Start of Data records

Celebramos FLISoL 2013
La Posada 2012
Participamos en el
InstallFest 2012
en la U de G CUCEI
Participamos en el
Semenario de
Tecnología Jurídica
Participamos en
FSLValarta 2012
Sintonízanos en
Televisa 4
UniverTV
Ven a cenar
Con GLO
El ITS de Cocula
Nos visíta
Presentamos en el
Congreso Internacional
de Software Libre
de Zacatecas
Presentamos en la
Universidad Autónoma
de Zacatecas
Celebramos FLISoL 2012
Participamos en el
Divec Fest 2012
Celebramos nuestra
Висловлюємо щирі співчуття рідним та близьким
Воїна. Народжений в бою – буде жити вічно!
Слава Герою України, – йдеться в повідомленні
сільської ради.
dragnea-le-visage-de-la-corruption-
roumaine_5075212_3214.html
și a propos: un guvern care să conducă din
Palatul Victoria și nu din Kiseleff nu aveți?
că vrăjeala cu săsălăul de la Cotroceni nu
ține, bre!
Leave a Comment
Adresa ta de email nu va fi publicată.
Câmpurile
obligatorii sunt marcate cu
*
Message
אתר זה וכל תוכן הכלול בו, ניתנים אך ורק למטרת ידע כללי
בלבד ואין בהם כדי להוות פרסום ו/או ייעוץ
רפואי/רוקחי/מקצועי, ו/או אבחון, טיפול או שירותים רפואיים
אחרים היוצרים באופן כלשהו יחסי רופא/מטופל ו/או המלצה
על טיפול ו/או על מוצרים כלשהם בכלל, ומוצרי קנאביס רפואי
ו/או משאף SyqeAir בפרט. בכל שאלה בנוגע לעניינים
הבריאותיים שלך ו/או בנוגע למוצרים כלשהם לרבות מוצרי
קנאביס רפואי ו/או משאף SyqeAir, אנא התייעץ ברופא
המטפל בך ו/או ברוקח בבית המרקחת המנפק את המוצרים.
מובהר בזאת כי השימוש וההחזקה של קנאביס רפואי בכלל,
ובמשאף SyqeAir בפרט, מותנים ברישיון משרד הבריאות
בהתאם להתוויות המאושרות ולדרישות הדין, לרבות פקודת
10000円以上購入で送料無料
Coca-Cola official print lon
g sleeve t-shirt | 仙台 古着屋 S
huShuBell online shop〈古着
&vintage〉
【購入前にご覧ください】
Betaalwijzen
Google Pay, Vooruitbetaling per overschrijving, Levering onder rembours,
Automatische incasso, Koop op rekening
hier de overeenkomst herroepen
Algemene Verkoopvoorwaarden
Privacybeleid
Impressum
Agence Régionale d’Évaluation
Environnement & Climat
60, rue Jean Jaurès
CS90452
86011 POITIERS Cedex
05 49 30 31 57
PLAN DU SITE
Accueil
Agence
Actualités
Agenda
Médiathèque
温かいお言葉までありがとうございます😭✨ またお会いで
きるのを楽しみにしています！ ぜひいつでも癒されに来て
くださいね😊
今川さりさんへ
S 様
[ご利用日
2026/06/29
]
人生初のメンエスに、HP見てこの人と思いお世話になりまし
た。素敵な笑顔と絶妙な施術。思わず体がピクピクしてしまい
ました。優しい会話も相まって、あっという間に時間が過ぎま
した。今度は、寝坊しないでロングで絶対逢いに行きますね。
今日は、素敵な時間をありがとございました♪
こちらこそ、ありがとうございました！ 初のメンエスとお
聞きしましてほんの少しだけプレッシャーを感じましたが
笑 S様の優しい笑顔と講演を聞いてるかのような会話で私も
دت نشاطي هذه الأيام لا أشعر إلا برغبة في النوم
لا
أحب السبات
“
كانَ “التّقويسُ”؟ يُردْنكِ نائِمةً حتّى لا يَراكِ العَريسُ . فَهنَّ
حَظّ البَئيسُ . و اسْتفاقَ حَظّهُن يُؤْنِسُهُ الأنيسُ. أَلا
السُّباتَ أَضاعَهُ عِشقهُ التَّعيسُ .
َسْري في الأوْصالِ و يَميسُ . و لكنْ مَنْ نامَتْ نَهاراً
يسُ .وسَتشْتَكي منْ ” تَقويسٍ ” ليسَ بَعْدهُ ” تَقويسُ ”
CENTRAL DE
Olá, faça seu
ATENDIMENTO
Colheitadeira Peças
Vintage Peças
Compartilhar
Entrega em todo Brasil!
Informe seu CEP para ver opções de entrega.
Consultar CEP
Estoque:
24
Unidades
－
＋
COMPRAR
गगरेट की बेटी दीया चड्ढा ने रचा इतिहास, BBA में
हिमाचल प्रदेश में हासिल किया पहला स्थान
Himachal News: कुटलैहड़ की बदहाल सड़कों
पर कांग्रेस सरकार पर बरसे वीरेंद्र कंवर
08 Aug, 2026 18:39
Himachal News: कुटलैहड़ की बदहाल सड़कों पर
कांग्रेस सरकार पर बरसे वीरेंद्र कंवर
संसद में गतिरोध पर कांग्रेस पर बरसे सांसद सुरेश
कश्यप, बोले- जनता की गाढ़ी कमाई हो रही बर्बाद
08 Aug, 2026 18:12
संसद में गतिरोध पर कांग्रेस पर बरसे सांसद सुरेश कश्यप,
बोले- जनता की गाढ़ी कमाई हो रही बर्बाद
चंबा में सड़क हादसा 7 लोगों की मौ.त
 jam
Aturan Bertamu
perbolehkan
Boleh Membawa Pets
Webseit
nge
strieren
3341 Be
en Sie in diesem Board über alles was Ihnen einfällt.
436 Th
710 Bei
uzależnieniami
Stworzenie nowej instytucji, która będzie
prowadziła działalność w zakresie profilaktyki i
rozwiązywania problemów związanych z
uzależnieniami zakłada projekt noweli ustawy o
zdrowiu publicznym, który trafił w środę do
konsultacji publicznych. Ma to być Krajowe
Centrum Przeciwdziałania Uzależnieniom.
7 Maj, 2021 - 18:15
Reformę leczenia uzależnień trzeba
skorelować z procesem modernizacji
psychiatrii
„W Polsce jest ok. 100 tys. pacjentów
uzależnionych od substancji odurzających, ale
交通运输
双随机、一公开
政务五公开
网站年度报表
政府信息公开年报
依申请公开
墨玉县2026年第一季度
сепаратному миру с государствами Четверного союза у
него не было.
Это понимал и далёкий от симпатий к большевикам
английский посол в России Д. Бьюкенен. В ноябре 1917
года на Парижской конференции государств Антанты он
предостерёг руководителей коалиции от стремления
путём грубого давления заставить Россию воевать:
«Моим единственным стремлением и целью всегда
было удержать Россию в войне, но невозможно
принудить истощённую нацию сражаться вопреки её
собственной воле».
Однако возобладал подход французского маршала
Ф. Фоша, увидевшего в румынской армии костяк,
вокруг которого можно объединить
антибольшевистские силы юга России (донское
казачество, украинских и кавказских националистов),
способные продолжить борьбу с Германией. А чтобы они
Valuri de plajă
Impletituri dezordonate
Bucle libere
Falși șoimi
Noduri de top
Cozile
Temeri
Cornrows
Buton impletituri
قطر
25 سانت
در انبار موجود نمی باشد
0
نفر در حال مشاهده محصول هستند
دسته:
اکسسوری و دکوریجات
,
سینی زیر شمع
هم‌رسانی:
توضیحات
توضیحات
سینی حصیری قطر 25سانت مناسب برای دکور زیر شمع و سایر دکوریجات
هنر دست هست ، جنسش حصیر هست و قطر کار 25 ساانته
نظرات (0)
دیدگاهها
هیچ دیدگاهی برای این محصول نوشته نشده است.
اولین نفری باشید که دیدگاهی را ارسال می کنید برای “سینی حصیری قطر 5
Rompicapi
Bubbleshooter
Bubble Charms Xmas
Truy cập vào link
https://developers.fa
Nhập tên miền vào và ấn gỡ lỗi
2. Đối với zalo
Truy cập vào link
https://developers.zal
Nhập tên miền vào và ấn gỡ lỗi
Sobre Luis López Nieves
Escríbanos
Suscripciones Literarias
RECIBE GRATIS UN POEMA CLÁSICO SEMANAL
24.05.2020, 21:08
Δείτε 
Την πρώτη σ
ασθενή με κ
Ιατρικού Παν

End of Data records

## What you are asked to do
Above are the entries. Output exactly the lines beginning with the line that has "سینی زیر شمع" and ending with the line that has "هیچ دیدگاهی برای این محصول نوشته نشده است.".

## Reply
سینی زیر شمع
هم‌رسانی:
توضیحات
توضیحات
سینی حصیری قطر 25سانت مناسب برای دکور زیر شمع و سایر دکوریجات
هنر دست هست ، جنسش حصیر هست و قطر کار 25 ساانته
نظرات (0)
دیدگاهها
هیچ دیدگاهی برای این محصول نوشته نشده است.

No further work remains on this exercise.